Sheikh Saud Lecture on Advanced Materials

The College of Science and Technology and Temple Materials Institute are pleased to host the 2019 Sheikh Saud Lecture on Advanced Materials featuring Dr. Naomi J. Halas, best known as the first person to demonstrate that controlling the shape of metallic nanoparticles determines their color.

Nanomaterials and Light for Sustainability and Societal Impact
Dr. Naomi Halas, Rice University
March 26, 2019
Science Education and Research Center
Temple University, Main Campus

Halas is the Stanley C. Moore Professor of Electrical and Computer Engineering at Rice University, where she also holds faculty appointments in the Departments of Physics and Astronomy, Chemistry, Materials Science and Nanoengineering, and Bioengineering. She is best known as the first person to demonstrate that controlling the shape of metallic nanoparticles determines their color.

Halas pursues fundamental studies of plasmonic and nanophotonic systems and their applications in biomedicine, optoelectronics, chemical sensing, solar steam generation with applications in off-grid water treatment, and most recently, plasmonic photocatalysis. She is author of more than 300 refereed publications, has more than 20 issued patents, and has presented more than 500 invited talks. She has been a Clarivate (formerly Thomson-Reuters) Highly Cited Researcher in both chemistry and physics since 2013.

Halas is a co-founder of Nanospectra Biosciences, a Houston-based company that has developed ultralocalized photothermal therapy for prostate cancer, now in multisite clinical trials, and Syzygy Plasmonics, a company developing photocatalysts that enable chemical reactions of industrial importance at temperatures far below current technologies. She has been awarded the ACS Award in Colloid Chemistry, the APS Frank Isakson Prize for Optical Effects in Solids, the R. W. Wood Prize of the OSA, and the APS Julius Lilienfeld Prize for outstanding contributions to physics by a single individual who also has exceptional skills in lecturing to diverse audiences.

Halas has been elected to the National Academy of Engineering, the National Academy of Sciences, and the American Academy of Arts and Sciences, and is a fellow of the National Academy of Inventors (all U.S.).

Nanomaterials and Light for Sustainability and Societal Impact

Metallic nanoparticles, used since antiquity to impart intense, vibrant color into materials, then brought to scientific attention in the 19th century as “Faraday’s colloid,” have more recently become a central tool in the nanoscale manipulation of light. When excited by light, metallic nanoparticles undergo a coherent oscillation of their conduction electrons—known as a plasmon—which is responsible for their strong light-matter interactions and properties.   

While the scientific foundation of this field has been built on noble and coinage metals, most typically gold or silver, more recently researchers have begun to question whether the same, or similar properties, can also be realized in more sustainable materials.  Aluminum, the most abundant metal on our planet, can support high-quality plasmonic properties spanning the UV-to-IR region of the spectrum.  Coupling a plasmonic nanoantenna directly to catalytic nanoparticles transforms the entire complex into an efficient light-controlled catalyst capable of driving chemical reactions under surprisingly mild, low temperature conditions. This new type of light-based catalyst can be utilized for remediating greenhouse gases, and converting them to useful molecules for industry, or benign molecules for a cleaner planet. 

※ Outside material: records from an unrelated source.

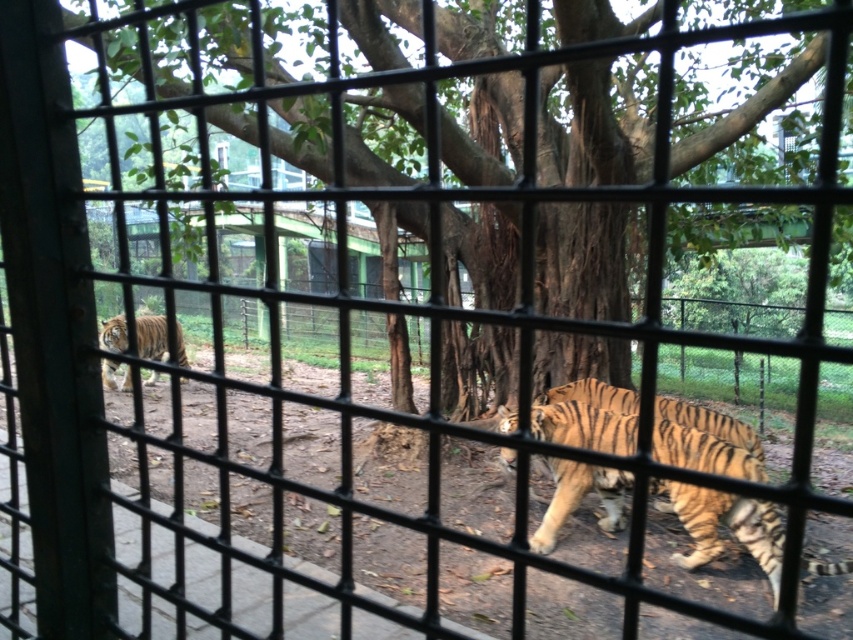 Question: Does orange striped tiger at center appear on the left side of orange striped tiger at left?

Choices:
 (A) no
 (B) yes

Answer: (A)

Question: Considering the relative positions of orange striped tiger at center and orange striped tiger at left in the image provided, where is orange striped tiger at center located with respect to orange striped tiger at left?

Choices:
 (A) above
 (B) below

Answer: (B)

Question: Which point is farther from the camera taking this photo?

Choices:
 (A) (148, 355)
 (B) (552, 538)

Answer: (A)

Question: Which object appears closest to the camera in this image?

Choices:
 (A) orange striped tiger at center
 (B) orange striped tiger at left

Answer: (A)

Question: Which object is farther from the camera taking this photo?

Choices:
 (A) orange striped tiger at center
 (B) orange striped tiger at left

Answer: (B)

Question: Can you confirm if orange striped tiger at center is positioned below orange striped tiger at left?

Choices:
 (A) no
 (B) yes

Answer: (B)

Researchers have previously introduced photothermal effects for biomedical therapeutics; now, years after their initial demonstration, this approach is being utilized in human trials for the precise and highly localized ablation of cancerous regions of the prostate, eliminating the highly deleterious side effects characteristic of conventional prostate cancer therapies. Photothermal effects can also be harvested for sustainability applications, which we have most recently demonstrated in an off-grid solar thermal desalination system that transforms membrane distillation into a scalable water purification process.

The Sheikh Saud Lecture on Advanced Materials is named for H.H. Sheikh Saud Bin Saqr Al Qasimi, United Arab Emirates Supreme Council Member and Ruler of Ras Al Khaimah. The Sheikh Saud bin Saqr Al Qasimi Foundation for Policy Research was established in 2009 to aid in the social, cultural, and economic development of Ras Al Khaimah, a northern emirate in the United Arab Emirates (UAE).

Sheikh Saud places great value on education and research, and the Al Qasimi Foundation was created to generate a world-class body of research on Ras Al Khaimah and the broader UAE region, develop local capacity in the public sector, and engage the community in its work. The Al Qasimi Foundation approaches its work collaboratively, and aims to establish relationships with talented scholars and world-class universities, innovative public policy research centers, established government institutions, and strategic partners in the private and non-governmental sectors.